# Plant nutrient deficiency?



## gy960 (Sep 10, 2011)

Hi all! I have a few problems with my lace java fern, needle java fern and water sprite. The LJF and NJF have holes in them and i was wondering could it be some sort of nutrient deficiency or what. Whereas the water sprite is browning along the leaf edge.

I dose seachem iron daily, potassium weekly and trace weekly. I dont keep any plecos but do have a couple of otocinclus and zebra nerites.

Lighting: 24w on a 17 gallon.
Filtration: Aquaclear 50
Currently facing brown algae, film algae and green spot algae.

Tank is cycled, thanks if anyone can help me :red_mouth


----------



## zoea (May 6, 2011)

Often times this is a textbook example of potassium deficiency. Id up your dosage. A possible problem could also be if your dosing csm+b or iron at the same time as your kh2po4 (mono potassium phosphate). You need to dose these 15 minutes apart. I dose all my ferts except csm+b and iron chelate first and dose the remaining 15 minutes later. Has to do with the iron dissolving something in the kh2po4 before it reaches the plants causing a deficiency. Good luck!

Ps ottos and nerites won't touch your plants!


----------



## Rockhoe14er (Jan 19, 2011)

why do you dose iron daily which is a micro nutrient and potassium weekly which is a macro nutrient?


----------



## zoea (May 6, 2011)

I do see that your profile photo is a bolivian ram. If they are in your tank just an fyi they love to eat delicate plants.

Also your only getting 1.4 wpg of light you need more lighting. Without adequate light those plants won't absorb excess fertilizers they will just burn. Up your wattages.


----------



## Kathyy (Feb 22, 2010)

If you aren't dosing nitrogen and phosphorus perhaps a bit is needed by the plants even though your tank isn't super bright. 

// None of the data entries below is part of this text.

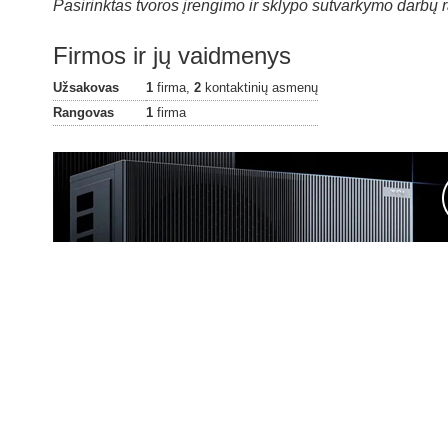
Pasirinktas tvoros įrengimo ir sklypo sutvarkymo darbų 
Firmos ir jų vaidmenys
Užsakovas
1
firma,
2
kontaktinių asmenų
Rangovas
1
firma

Green spot algae is much reduced in my tank when phosphate is just right. Diatoms ought to be munched up by the otos. I am not sure just what film algae is, green dust or blue green?


----------



## gy960 (Sep 10, 2011)

Oo thanks all, I didn't know I should wait 15 min. I'm a bit confused here. I remembered a website saying that iron needs to be dosed daily to maintain the iron level in tha tank as it becomes something after 6hrs. So how often do i dose iron and potassium? My water sprites sends out a new shoot everyday but the older leaves get brown and drop off; quite a hassle trimming every week  Some sites said that water sprite is a low light plant but some said it was a high light plant. Wahhh..confused. 
Ps: The anubias and brazilian pennywort seems fine.


----------



## kevmo911 (Sep 24, 2010)

It's beside the point, but 24 watts tells us nothing. Incandescent, CFL, PC, T12, VHO, MH, T8, T5NO, T5HO? Reflector type? Height above tank? As an example, 24 watts of naked incandescent bulb a foot above the tank is a *tiny* fraction of the light that a 24w T5HO bulb with good reflector directly over the tank puts out.

But, really, as long as you're getting growth, it doesn't matter in this case - it's enough. I'd suggest adding nitrates in the form of KNO3 to the mix, in case fish waste (which, in very low light tanks, is the primary source of nitrates) isn't cutting it, as well as KH2PO4 (phosphates). In addition, DIY CO2 may be helpful.

For more info on fertilizers, read the stickies in the fertilizers and water parameters forum on this site. Good luck!

By the way, I agree with Rock - the daily iron is unnecessary. Some iron might be useful (though probably not necessary), but daily? Waste of money.


----------



## gy960 (Sep 10, 2011)

oh, the thin film seems to be translucent white but it may have a thinge of brown (diatoms?). I do not know what came over the otocinclus. They use to be actively swimming around cleaning my tank but however they are now staying still at a spot on the glass (not sure if they are ill or stressed or wat).


----------



## zoea (May 6, 2011)

Look up the rex grigg fert calculator on google. His website is very informative. I dose all my fertilizers every monday wednesday friday and after water changes. I change 50% of the water every week. Very important to do weekly water changes for plant and fish health. You need to dose kno3 kh2po4 CSM+B and sometimes k2so4. Co2 is quite helpful too. Even DIY yeast co2 can make a huge difference in the amount of nutrients your plants absorb. Ps diatoms can be a sign of bad feet dosing. Mollies sure love it though!


----------



## gy960 (Sep 10, 2011)

Tanks! (no pun indeed) My lighting is T5 high output 12000k. My aquarium depth is 15 inches. The LFS recommended the 12000k tubes, saying that it is good for plants. Do most of you here use the 6500k tubes? And wat is CSM+B here (noob Qn)?


----------



## zoea (May 6, 2011)

A micro nutrient mix of dry ferts. Aquariumfertilizer.com.


----------



## zoea (May 6, 2011)

Ps I have 4.8 wpg of light and my plants are ridiculous! You can never have too much light(almost)!


----------



## kevmo911 (Sep 24, 2010)

12k is fine. Honestly plants won't care if it's 4k or 12k. You'll notice a big difference in how it looks, but that's only in how the bulb color makes things look.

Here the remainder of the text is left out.